Gratefully by the end of Sunday I am getting myself together. I reminded myself that the mental lashings in the past have never been helpful. I reminded myself of the tools and techniques I had learned recently from a very good therapist. By Monday — I was back on my game. I’d pushed the negativity away, loving the exercising, and nourishing my body and listening to it and trusting myself again. I felt such gratitude for the Lords mercies and his help in getting me back to the state of mind that was productive and most of all peaceful.

Tuesday was great too. I went to the temple on my lunch and really felt the Spirit remind me again the relationship of our bodies and spirits and Heavenly Fathers divine plan and my place in it. Things were good.

Wednesday I arrived to work to discover I have a flat tire on the “Ghetto Cruiser”. Big sigh! What an inconvenience. I go into the office and do a few things and ask one of the HR Mikes to come help me change the tire. So — either because he’s just a nice guy – or because I sit on the other side of the cubicle from him and he knows I have “dirt” on him – he graciously agrees.

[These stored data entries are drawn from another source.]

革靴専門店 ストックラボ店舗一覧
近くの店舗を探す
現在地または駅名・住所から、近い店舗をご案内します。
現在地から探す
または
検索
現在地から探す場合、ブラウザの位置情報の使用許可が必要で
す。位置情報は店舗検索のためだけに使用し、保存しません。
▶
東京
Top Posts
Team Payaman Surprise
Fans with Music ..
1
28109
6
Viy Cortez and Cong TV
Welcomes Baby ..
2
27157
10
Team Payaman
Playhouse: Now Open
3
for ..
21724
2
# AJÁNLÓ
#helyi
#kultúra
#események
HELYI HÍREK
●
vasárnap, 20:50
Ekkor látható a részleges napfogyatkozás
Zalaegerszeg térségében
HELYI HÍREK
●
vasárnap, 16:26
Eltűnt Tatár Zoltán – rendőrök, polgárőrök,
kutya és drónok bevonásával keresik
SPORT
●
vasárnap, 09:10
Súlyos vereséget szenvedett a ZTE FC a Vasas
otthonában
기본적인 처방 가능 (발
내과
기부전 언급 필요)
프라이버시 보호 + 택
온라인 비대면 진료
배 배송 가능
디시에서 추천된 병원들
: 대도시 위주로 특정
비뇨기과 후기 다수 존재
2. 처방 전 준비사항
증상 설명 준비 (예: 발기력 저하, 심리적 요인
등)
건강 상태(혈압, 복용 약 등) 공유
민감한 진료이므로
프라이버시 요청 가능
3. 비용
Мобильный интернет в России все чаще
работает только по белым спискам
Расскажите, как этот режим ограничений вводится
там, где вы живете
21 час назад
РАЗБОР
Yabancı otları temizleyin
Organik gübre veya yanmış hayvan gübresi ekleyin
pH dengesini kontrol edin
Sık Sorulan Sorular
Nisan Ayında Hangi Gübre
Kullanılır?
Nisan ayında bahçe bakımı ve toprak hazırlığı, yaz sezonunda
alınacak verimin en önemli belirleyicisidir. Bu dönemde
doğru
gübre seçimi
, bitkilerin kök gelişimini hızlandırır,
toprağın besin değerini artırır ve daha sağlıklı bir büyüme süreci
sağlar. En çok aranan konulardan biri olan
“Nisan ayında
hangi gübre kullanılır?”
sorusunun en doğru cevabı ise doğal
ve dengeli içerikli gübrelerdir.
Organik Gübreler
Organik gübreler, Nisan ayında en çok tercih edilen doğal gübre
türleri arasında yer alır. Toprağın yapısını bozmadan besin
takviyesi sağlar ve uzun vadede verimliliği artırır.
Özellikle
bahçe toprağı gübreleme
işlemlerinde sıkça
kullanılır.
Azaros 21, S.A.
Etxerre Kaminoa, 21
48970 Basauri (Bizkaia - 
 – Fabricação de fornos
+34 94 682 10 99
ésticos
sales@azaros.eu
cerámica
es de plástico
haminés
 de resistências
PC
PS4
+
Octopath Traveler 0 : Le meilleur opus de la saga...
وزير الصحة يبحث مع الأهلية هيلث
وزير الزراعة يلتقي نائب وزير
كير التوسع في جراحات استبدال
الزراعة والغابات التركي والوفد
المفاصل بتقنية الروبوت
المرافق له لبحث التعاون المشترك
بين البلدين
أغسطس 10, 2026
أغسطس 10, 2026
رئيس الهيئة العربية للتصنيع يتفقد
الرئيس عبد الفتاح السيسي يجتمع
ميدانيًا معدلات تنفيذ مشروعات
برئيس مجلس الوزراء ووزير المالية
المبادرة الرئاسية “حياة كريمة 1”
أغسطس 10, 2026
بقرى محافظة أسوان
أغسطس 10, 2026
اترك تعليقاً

We put on the spare that looks a little low on air – but should get me the couple blocks to Big O Tires. Unfortunately as I pull out of the parking space the spare goes completely flat! Seriously — how can this happen to me? First the wreck, the flat tire, and NOW the spare tire is flat too? Does Heavenly Father just think this is funny? I go back up to the office and ask the “other Mike” to take me and my original flat tire to the Big O. He too graciously agrees. We drop it off and I come back and work a couple hours. The “Other Mike” takes me back to get the tire. Only – it’s not ready. In fact, they tell me, it’s not fixable. I need a new tire! Aurgh! It’s not even my freakin’ car! So “Other Mike” takes me back to the parking lot at work. We call the “First Mike” to come and take the spare off my car. He comes down and again jacks up my car and takes the tire off. “Other Mike” takes me back to Big O -to get the spare pumped up and pray it holds air. We go back to the parking lot where “First Mike” puts it back on my car. Finally I drive my car (ever so slowly) to the Big O and purchase a brand new tire for The Ghetto Cruiser. As I am driving out of the Big O parking lot, I sigh loudly– and realize it’s way past lunch time and I’m starving. I deserve something delicious and wicked! Ice Cream? Chocolate? French Fries? But . . . I stop myself and ask “how will I feel in an hour if I choose those things”? I know how I’ll feel. So I ask “what will nourish my body?” I know what I need. I need vegetables and protein so I go and get a deliciously wicked salad. When I’m done eating, I feel completely satisfied. No mental beatings and no guilt. I actually feel good. I went about my day and worked out at the gym like I planned after work. Even better — I realized that I had had a stressful day AGAIN with a vehicle and I didn’t turn to food and destructive thinking like I had a week ago. Could it be I really am changing my thinking?

Thursday I happen to have an appointment with the therapist and I recount the events for him. After I tell him my success of dealing with the tire incident better than the week before, he immediately says “don’t you see, the flat tire was a gift!” As frustrating as it was. It really was a gift from Heavenly Father. He knew I needed to show myself that I AM capable of handling myself in stressful situations. And that treating myself with such disrespect after I wrecked the car was so unproductive. Plus — I learned that there are men out there who still treat girls like ladies. The “Mikes” wives should be proud of them.